Hypoallergenic pets do extremely well on homemade diets if you can find a readily available source of novel protein choices such as rabbit, kangaroo or ostrich. Avoid wheat products and white rice for the allergic dog and once you find a formula that works well for your itchy dog, stick to it! Swapping and changing does not work well with these pets and a consistent diet is best for them while adding soil-based probiotics and essential lipids to their diet usually pays quick dividends.
Much like the senior pet, a pet suffering from renal disease requires a diet low in sodium and phosphorous while limiting protein content. Add more high fiber vegetables such as canned pumpkin or squash to their meal and make sure the protein source is easy to digest such as ground chicken or turkey.
A veterinary nutritionist or holistic veterinarian is a wonderful resource to access for pets that have specific medical conditions or requirements. Feeding a high nutrient diet, exercise and maintaining an ideal body condition are always your best allies when fighting chronic conditions!
What if Homemade Pet Food is Not an Option?
The Best Specialty Diets for your Pet
For whatever reason, if making a homemade, natural diet for your four-legged friend is not possible for you, then always choose a commercial diet that is as close to whole foods as possible. There are many prepackaged, organic, whole food, frozen or freeze dried diets on the market that are as close as you can get to homemade and yet are almost as convenient as kibble. These foods are available in puppy, adult and senior formulas although not all address specific nutritional needs for dogs requiring specialty diets. Surprisingly, many of them are not much better than common commercial brands so do your research. Buyer Beware!

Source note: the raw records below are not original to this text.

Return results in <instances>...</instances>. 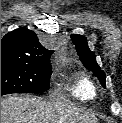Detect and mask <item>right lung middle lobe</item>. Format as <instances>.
Returning <instances> with one entry per match:
<instances>
[{
  "label": "right lung middle lobe",
  "mask_w": 122,
  "mask_h": 123,
  "mask_svg": "<svg viewBox=\"0 0 122 123\" xmlns=\"http://www.w3.org/2000/svg\"><path fill=\"white\" fill-rule=\"evenodd\" d=\"M51 72L50 61L1 58V95L47 91Z\"/></svg>",
  "instance_id": "dd1d6c3e"
}]
</instances>
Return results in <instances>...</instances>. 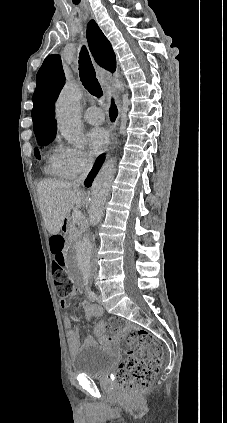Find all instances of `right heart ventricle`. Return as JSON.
I'll return each instance as SVG.
<instances>
[{"label": "right heart ventricle", "mask_w": 227, "mask_h": 423, "mask_svg": "<svg viewBox=\"0 0 227 423\" xmlns=\"http://www.w3.org/2000/svg\"><path fill=\"white\" fill-rule=\"evenodd\" d=\"M46 170L53 175L62 176L58 165V154L49 155Z\"/></svg>", "instance_id": "right-heart-ventricle-1"}]
</instances>
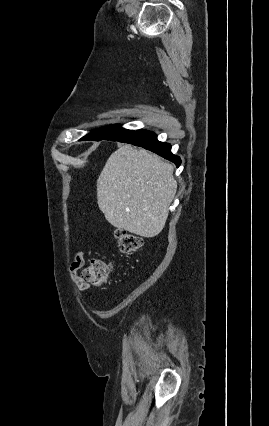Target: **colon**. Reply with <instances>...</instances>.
<instances>
[{"label": "colon", "mask_w": 269, "mask_h": 426, "mask_svg": "<svg viewBox=\"0 0 269 426\" xmlns=\"http://www.w3.org/2000/svg\"><path fill=\"white\" fill-rule=\"evenodd\" d=\"M118 246L122 253L132 255L143 250L144 242L137 236L126 230L119 229L115 233ZM113 266L110 262L101 258H93L82 272V279L93 286L99 287L106 283Z\"/></svg>", "instance_id": "obj_1"}]
</instances>
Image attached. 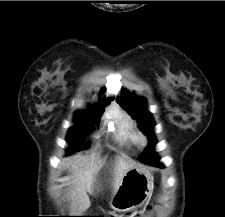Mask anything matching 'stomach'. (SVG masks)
<instances>
[{
    "instance_id": "1",
    "label": "stomach",
    "mask_w": 225,
    "mask_h": 217,
    "mask_svg": "<svg viewBox=\"0 0 225 217\" xmlns=\"http://www.w3.org/2000/svg\"><path fill=\"white\" fill-rule=\"evenodd\" d=\"M149 176L143 168H130L122 179L120 188H135L138 186H148Z\"/></svg>"
}]
</instances>
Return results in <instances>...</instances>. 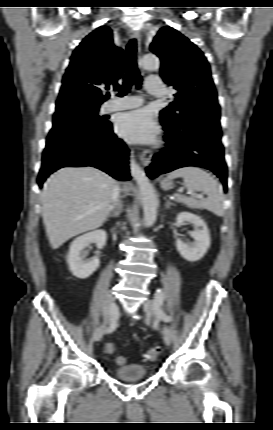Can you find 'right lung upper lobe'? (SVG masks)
<instances>
[{
  "instance_id": "cb5924a9",
  "label": "right lung upper lobe",
  "mask_w": 273,
  "mask_h": 430,
  "mask_svg": "<svg viewBox=\"0 0 273 430\" xmlns=\"http://www.w3.org/2000/svg\"><path fill=\"white\" fill-rule=\"evenodd\" d=\"M123 74V50L113 43L112 31L101 26L86 36L74 50L63 77L56 106L71 100L102 104L116 89Z\"/></svg>"
}]
</instances>
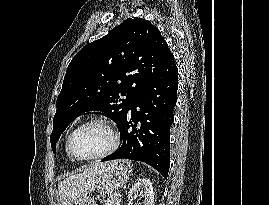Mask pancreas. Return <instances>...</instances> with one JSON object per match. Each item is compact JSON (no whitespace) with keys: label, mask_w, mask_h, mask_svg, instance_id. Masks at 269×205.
I'll list each match as a JSON object with an SVG mask.
<instances>
[{"label":"pancreas","mask_w":269,"mask_h":205,"mask_svg":"<svg viewBox=\"0 0 269 205\" xmlns=\"http://www.w3.org/2000/svg\"><path fill=\"white\" fill-rule=\"evenodd\" d=\"M120 198L116 195L112 196L111 199L105 202L103 205H119Z\"/></svg>","instance_id":"cf45deb5"}]
</instances>
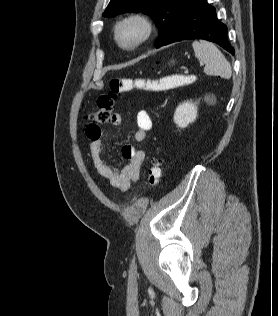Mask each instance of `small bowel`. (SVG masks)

No matter what you decide to feed your pet, always buy the best quality food available and research the ingredients and any available dietary information. Feed within the recommended amounts and watch your pet closely for either weight loss or weight gain when switching foods as the quality of the caloric content may change how they use the energy from the food. Adjusting your pet’s caloric requirement each day, dependent on his body condition and energy output, guarantees he will maintain an ideal weight.
Feeding your pet properly does not take a degree in animal nutrition. It takes common sense, a bit of research and knowledge and a few minutes each day to prepare. Feed him well and love him more – your four-legged companion will reward you with years of happiness, love and good health!